Too much, man

Rock - Richard Cook on three survivors and one star from the glory days of pop protest

Protest music was annexed by rap in the 1980s, and the old American folkies who'd previously looked after it were made to seem like hayseeds in comparison. The long tradition of pop protest that the counter-culture of the sixties spread like a genteel virus has its noble streak, but American rock took it on board all too smoothly. By the time we got to Woodstock, it was already just another fad. For every Phil Ochs or Country Joe McDonald, there was a fraudulent careerist whose anti-whatever-it-was was just another way into a mediocre midstream, where "protest" was manifest as the vaguest kind of nod to the zeitgeist.

Survivors of the period can't forget those glory days. Consider the four old rascals named Crosby, Stills, Nash and Young. Their new record, Looking Forward (Reprise), is the collaboration that they manage between them roughly once every decade. The title suggests the hankering for a fresh start that seems to be the standard mise en scene for everything emerging at this point, and references in several songs to passing wisdom on to a new generation fit the mood.

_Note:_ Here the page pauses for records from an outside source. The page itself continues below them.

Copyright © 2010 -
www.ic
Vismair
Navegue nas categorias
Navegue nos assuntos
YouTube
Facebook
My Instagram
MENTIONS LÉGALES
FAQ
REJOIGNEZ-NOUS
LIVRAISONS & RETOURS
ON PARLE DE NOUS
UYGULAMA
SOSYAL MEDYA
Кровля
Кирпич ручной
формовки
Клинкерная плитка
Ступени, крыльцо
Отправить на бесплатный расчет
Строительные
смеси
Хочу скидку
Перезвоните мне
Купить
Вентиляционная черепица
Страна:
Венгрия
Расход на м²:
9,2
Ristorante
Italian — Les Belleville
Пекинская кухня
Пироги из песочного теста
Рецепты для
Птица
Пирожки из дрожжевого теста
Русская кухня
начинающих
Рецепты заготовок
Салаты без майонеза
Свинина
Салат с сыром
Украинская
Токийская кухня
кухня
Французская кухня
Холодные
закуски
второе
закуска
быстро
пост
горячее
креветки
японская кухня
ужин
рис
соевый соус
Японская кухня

Except all these relics can do is reminisce about when they were giants. The music is the same old rock, goosed a little here and there by the odd hint of a multinational groove, and as each character steps forward for his turn in the limelight it's like watching music hall turns run through their most prehistoric routines.

David Crosby, once the little blond angel of the Byrds, has roused himself sufficiently to contribute one-and-a-half songs, the first of which , "Stand and Be Counted" - where he insists that we all thank the boy who stood in front of a tank in Tiananmen Square - is the most sanctimonious poppycock I've heard all year. Graham Nash's songs have never passed muster, but his two are flimsy even by his standards. One says "life is hard enough, I know" and the other goes "life's too hard to bear". Pretty enlightening from someone who's had little to do other than be a rich and privileged hippie for the past 30 years. The spit and venom comes, as always, from grouchy old Stephen Stills, whose "Seen Enough" and "No Tears Left" reprise his ineffective flailing at more or less anyone with a Powerbook and a website (the sleeve lists the existence of a website called I have a sort of grudging admiration for Stills's pointless chutzpah, but his voice is in tatters and so is the songwriting.

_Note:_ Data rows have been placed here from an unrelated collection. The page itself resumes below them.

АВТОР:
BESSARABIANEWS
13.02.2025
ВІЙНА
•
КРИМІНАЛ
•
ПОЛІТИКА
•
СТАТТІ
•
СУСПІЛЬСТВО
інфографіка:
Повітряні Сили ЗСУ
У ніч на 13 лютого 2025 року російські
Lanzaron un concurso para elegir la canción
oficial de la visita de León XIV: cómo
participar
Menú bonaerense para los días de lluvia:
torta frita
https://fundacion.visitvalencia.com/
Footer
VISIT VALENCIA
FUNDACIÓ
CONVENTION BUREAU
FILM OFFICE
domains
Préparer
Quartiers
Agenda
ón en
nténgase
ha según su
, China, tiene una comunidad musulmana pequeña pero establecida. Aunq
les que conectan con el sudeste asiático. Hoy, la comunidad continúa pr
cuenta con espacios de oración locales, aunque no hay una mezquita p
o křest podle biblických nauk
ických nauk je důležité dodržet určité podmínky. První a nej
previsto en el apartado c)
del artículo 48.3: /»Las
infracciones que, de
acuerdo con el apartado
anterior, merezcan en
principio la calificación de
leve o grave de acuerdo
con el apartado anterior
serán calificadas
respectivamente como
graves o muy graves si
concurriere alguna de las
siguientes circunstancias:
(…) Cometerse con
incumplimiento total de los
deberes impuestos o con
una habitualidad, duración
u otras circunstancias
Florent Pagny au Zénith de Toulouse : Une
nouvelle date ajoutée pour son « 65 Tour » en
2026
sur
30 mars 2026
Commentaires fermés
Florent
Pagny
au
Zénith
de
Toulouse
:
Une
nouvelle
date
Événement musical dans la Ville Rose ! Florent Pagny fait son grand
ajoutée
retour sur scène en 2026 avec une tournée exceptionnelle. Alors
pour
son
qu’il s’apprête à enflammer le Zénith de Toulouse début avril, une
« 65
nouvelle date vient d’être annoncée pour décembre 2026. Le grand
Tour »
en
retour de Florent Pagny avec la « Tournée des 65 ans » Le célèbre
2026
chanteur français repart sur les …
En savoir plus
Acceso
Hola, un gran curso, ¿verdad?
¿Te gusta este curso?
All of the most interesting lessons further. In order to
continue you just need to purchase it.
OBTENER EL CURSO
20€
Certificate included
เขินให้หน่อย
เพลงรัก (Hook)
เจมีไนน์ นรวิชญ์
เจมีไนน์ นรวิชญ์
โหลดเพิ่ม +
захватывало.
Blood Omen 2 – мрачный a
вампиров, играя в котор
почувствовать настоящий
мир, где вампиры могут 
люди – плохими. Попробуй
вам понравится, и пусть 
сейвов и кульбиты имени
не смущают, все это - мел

The asinine flannel that this record peddles is a wretched and unbelievable shout into the void. "Protest" is reduced to a footling ramble through cliches that would have been unpromisingly thin even when CSNY first started strumming. But there is, of course, Neil Young to save their bacon. Young never keeps the best of himself for these projects, but even an off-form Young can trounce the efforts of the other three. He brought four songs to the date, and though two of them are nothing much, "Looking Forward" itself is one of his cracked little folk-fables and "Slowpoke" is Young at close to his offhand, by-accident best. There's no protest in Young's lyrics either, just a reflective window on a carefully observed world of his own.

Where Young scores - and the others miss by a country mile - is in his modesty. CS&N all perform and sing with the effortful manner of men who believe they're indispensable messengers of great thoughts. Y simply plays in the old folkie skin he always forgot to shed. He has another thing, too: all the best tunes.